- Date: 2024
- Publisher: Street Noise

Creative team
- Writer: Maria Sweeney
- Artist: Maria Sweeney
- ISBN: 9781951491260

= Brittle Joints =

2024 graphic memoir by Maria Sweeney

Brittle Joints is a 2024 graphic novel memoir by Maria Sweeney, covering her life with Bruck syndrome.

== Background ==
Sweeney was born in 1994 with Bruck syndrome, a rare and progressive disability. Due to her disability, Sweeney has chronic pain and is an ambulatory wheelchair user. She has cited a desire to "clear the road for other disabled people" as a motivation for the work.

== Reception ==
Brittle Joints received starred reviews from Publishers Weekly and Foreword Reviews. Publishers Weekly described it as a "a candid portrait of life with a disability, drawn in delicate brushstrokes and natural colors" and compared it to Ellen Forney’s Marbles.

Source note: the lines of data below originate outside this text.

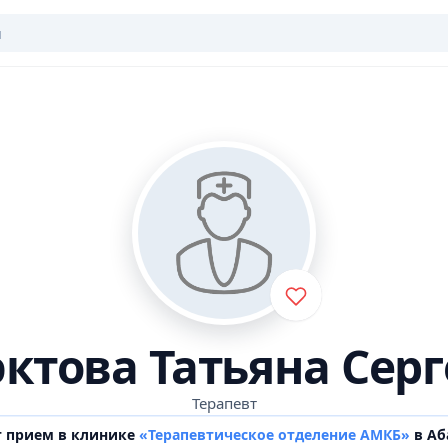
ктова Татьяна Сер
Терапевт
т прием в клинике
«Терапевтическое отделение АМКБ»
в Аб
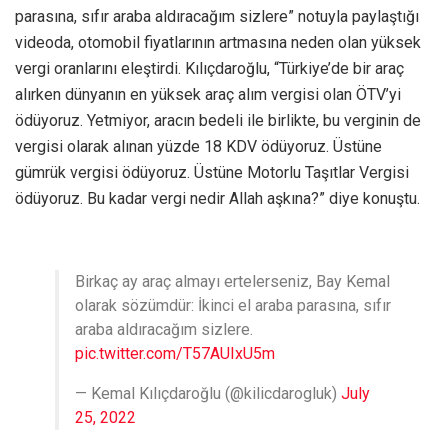
parasına, sıfır araba aldıracağım sizlere” notuyla paylaştığı
videoda, otomobil fiyatlarının artmasına neden olan yüksek
vergi oranlarını eleştirdi. Kılıçdaroğlu, “Türkiye’de bir araç
alırken dünyanın en yüksek araç alım vergisi olan ÖTV’yi
ödüyoruz. Yetmiyor, aracın bedeli ile birlikte, bu verginin de
vergisi olarak alınan yüzde 18 KDV ödüyoruz. Üstüne
gümrük vergisi ödüyoruz. Üstüne Motorlu Taşıtlar Vergisi
ödüyoruz. Bu kadar vergi nedir Allah aşkına?” diye konuştu.
Birkaç ay araç almayı ertelerseniz, Bay Kemal
olarak sözümdür: İkinci el araba parasına, sıfır
araba aldıracağım sizlere.
pic.twitter.com/T57AUIxU5m
— Kemal Kılıçdaroğlu (@kilicdarogluk)
July
25, 2022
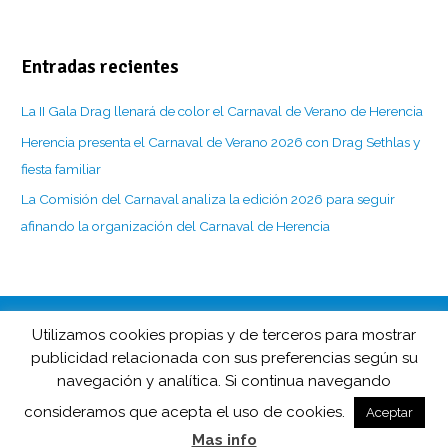
Entradas recientes
La II Gala Drag llenará de color el Carnaval de Verano de Herencia
Herencia presenta el Carnaval de Verano 2026 con Drag Sethlas y
fiesta familiar
La Comisión del Carnaval analiza la edición 2026 para seguir
afinando la organización del Carnaval de Herencia
Utilizamos cookies propias y de terceros para mostrar
CarnavaldeHerencia.es es la web de información de esta popular
publicidad relacionada con sus preferencias según su
fiesta manchega desarrollada por
navegación y analítica. Si continua navegando
Barco de Colegas y D.O. Carnaval de Herencia en colaboración
con
Herencia.net
.
consideramos que acepta el uso de cookies.
Aceptar
Un diseño web de
Color Vivo Internet
Mas info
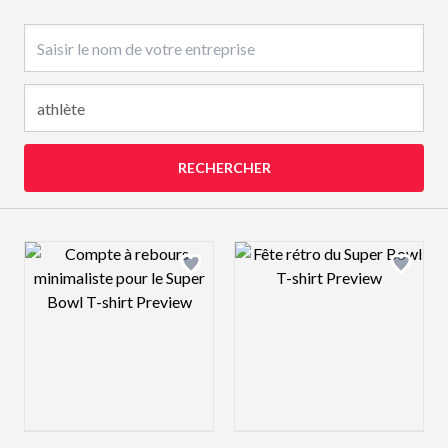
Nom de l’entreprise
RECHERCHER
Design preview image
Design preview 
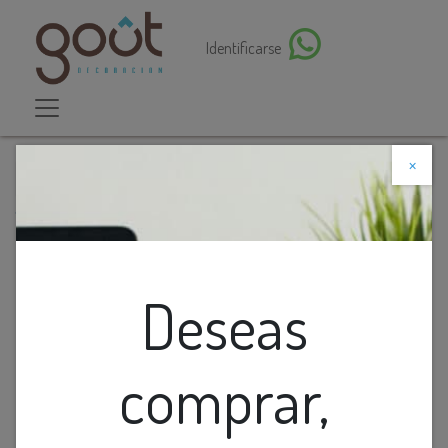
Identificarse
×
Descuento web
Todos los productos
Aplique De Pared Metal "Red Bird"
Deseas
comprar,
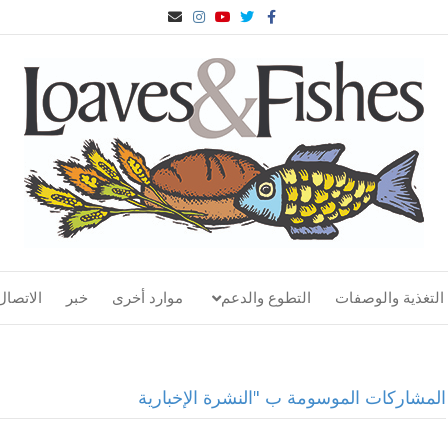
ف
ا
ي
ا
ا
ي
ل
و
ن
ل
س
ت
ت
س
ب
ب
غ
ي
ت
ر
و
ر
و
غ
ي
ك
ي
ب
ر
د
د
ا
ا
م
ل
إ
ل
ك
ت
ر
و
ن
ي
التغذية والوصفات
التطوع والدعم
موارد أخرى
خبر
الاتصال
المشاركات الموسومة ب "النشرة الإخبارية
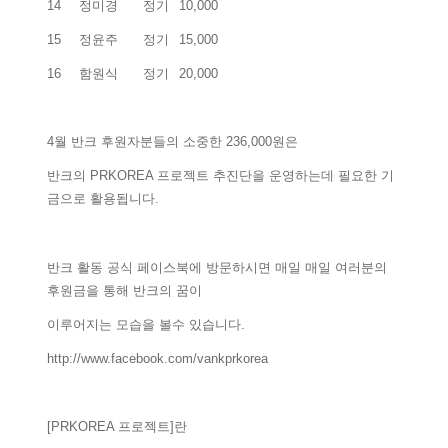
14
정미경
정기
10,000
15
정윤주
정기
15,000
16
함원식
정기
20,000
4월 반크 후원자분들의 소중한 236,000원은
반크의 PRKOREA 프로젝트 추진단을 운영하는데 필요한 기
금으로 활용됩니다.
반크 활동 공식 페이스북에 방문하시면 매일 매일 여러분의
후원금을 통해 반크의 꿈이
이루어지는 모습을 볼수 있습니다.
http://www.facebook.com/vankprkorea
[PRKOREA 프로젝트]란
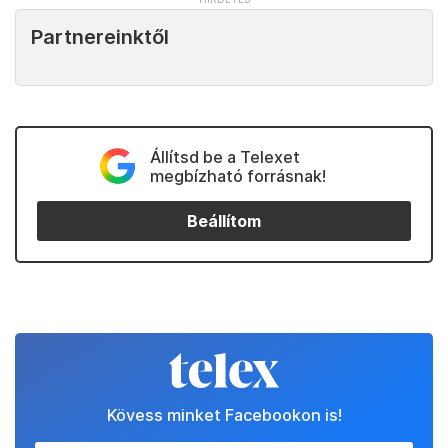
Partnereinktől
Állítsd be a Telexet
megbízható forrásnak!
Beállítom
Kövess minket Facebookon is!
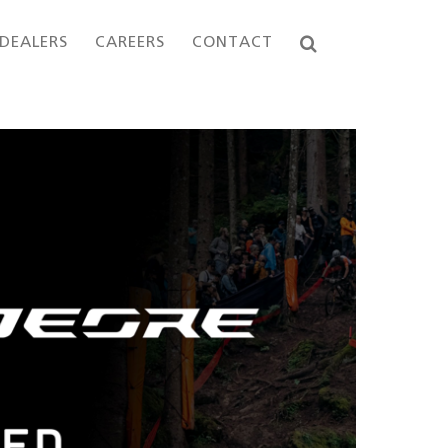
DEALERS
CAREERS
CONTACT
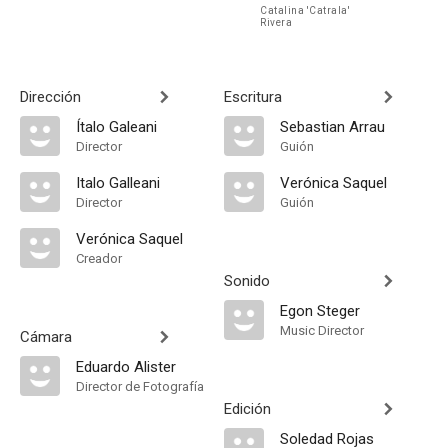
Catalina 'Catrala'
Rivera
Dirección
Escritura
Ítalo Galeani
Sebastian Arrau
Director
Guión
Italo Galleani
Verónica Saquel
Director
Guión
Verónica Saquel
Creador
Sonido
Egon Steger
Music Director
Cámara
Eduardo Alister
Director de Fotografía
Edición
Soledad Rojas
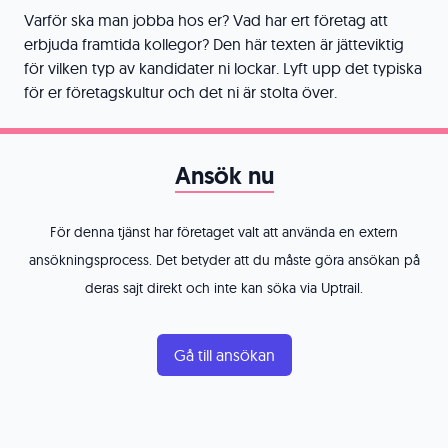
Varför ska man jobba hos er? Vad har ert företag att
erbjuda framtida kollegor? Den här texten är jätteviktig
för vilken typ av kandidater ni lockar. Lyft upp det typiska
för er företagskultur och det ni är stolta över.
Ansök nu
För denna tjänst har företaget valt att använda en extern
ansökningsprocess. Det betyder att du måste göra ansökan på
deras sajt direkt och inte kan söka via Uptrail.
Gå till ansökan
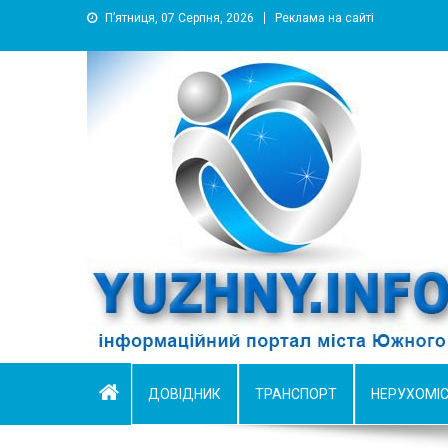
П’ятниця, 07 Серпня, 2026
Реклама на сайті
YUZHNY.INFO
информационный портал города Южный
ДОВІДНИК
ТРАНСПОРТ
НЕРУХОМІ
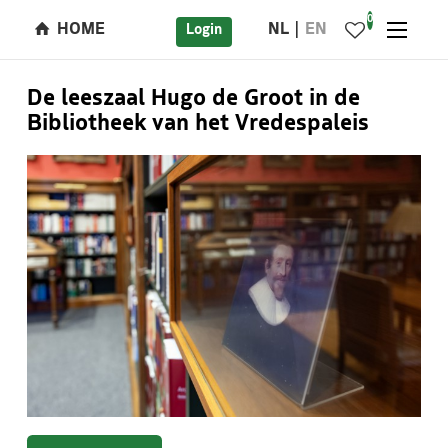
0
HOME
NL
EN
Login
De leeszaal Hugo de Groot in de
Bibliotheek van het Vredespaleis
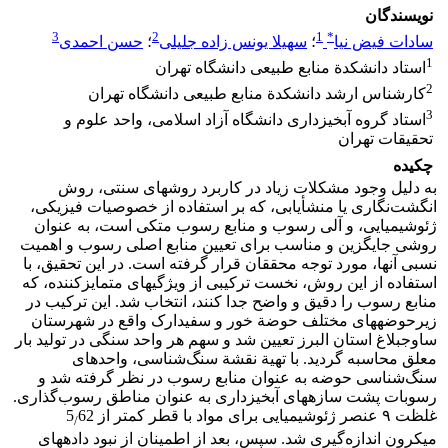
نویسندگان
3
2
1
*
سادات فیض نیا
؛
سهیلا یونس زاده جلیلی
؛
حسن احمدی
1
استاد دانشکدة منابع طبیعی دانشگاه تهران
2
کارشناس ارشد دانشکدة منابع طبیعی دانشگاه تهران
3
استاد گروه آبخیزداری دانشگاه آزاد اسلامی، واحد علوم و
تحقیقات تهران
چکیده
به دلیل وجود مشکلات زیاد در کاربرد روش‏های سنتی، روش
انگشت‌نگاری یا منشأیابی، که بر استفاده از خصوصیات فیزیکی،
ژئوشیمیایی، و آلی رسوب و منابع رسوب متکی است، به عنوان
روشی جایگزین و مناسب برای تعیین منابع اصلی رسوب و اهمیت
نسبی آن‏ها، مورد توجه محققان قرار گرفته است. در این تحقیق، با
استفاده از این روش، نخست ترکیبی از ویژگی‏های متمایزکننده، که
منابع رسوب را دقیق و واضح جدا کنند، انتخاب شد. این ترکیب در
زیرحوضه‏های مختلف حوضة خور و سفیدارک واقع در شهرستان
ساوجبلاغ استان البرز تعیین شد و سهم هر واحد سنگی در تولید بار
معلق محاسبه گردید. با تهیة نقشة سنگ‌شناسی، واحدهای
سنگ‌شناسی حوضه به عنوان منابع رسوب در نظر گرفته شد و
رسوبات پشت سازه‏های آبخیزداری به عنوان مناطق رسوب‌گذاری.
غلظت ۹ عنصر ژئوشیمیایی برای مواد با قطر کمتر از 5
62
/
میکرون اندازه‌گیری شد. سپس، بعد از اطمینان از نبود داده‏های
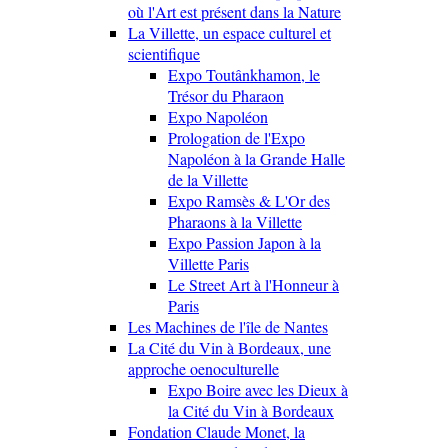
où l'Art est présent dans la Nature
La Villette, un espace culturel et
scientifique
Expo Toutânkhamon, le
Trésor du Pharaon
Expo Napoléon
Prologation de l'Expo
Napoléon à la Grande Halle
de la Villette
Expo Ramsès & L'Or des
Pharaons à la Villette
Expo Passion Japon à la
Villette Paris
Le Street Art à l'Honneur à
Paris
Les Machines de l'île de Nantes
La Cité du Vin à Bordeaux, une
approche oenoculturelle
Expo Boire avec les Dieux à
la Cité du Vin à Bordeaux
Fondation Claude Monet, la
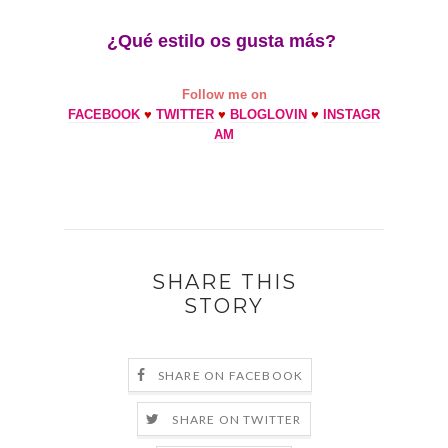
¿Qué estilo os gusta más?
Follow me on
FACEBOOK
♥
TWITTER
♥
BLOGLOVIN
♥
INSTAGR
AM
SHARE THIS
STORY
SHARE ON FACEBOOK
SHARE ON TWITTER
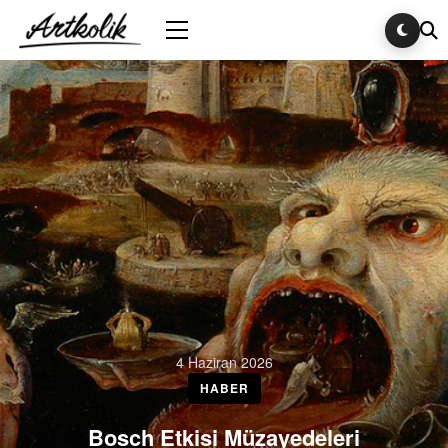
4 Haziran 2026
HABER
Bosch Etkisi Müzayedeleri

The book was included on the 2024 New York Public Library Best Books for Adults list and was in the Graphic Novels & Comics Round Table's 2024 Best Graphic Novels for Adults Reading List Top Ten.

It was nominated for the 2025 Ringo Award for Best Non-fiction Comic Work and the Eisner Award for Best Painter/Digital Artist.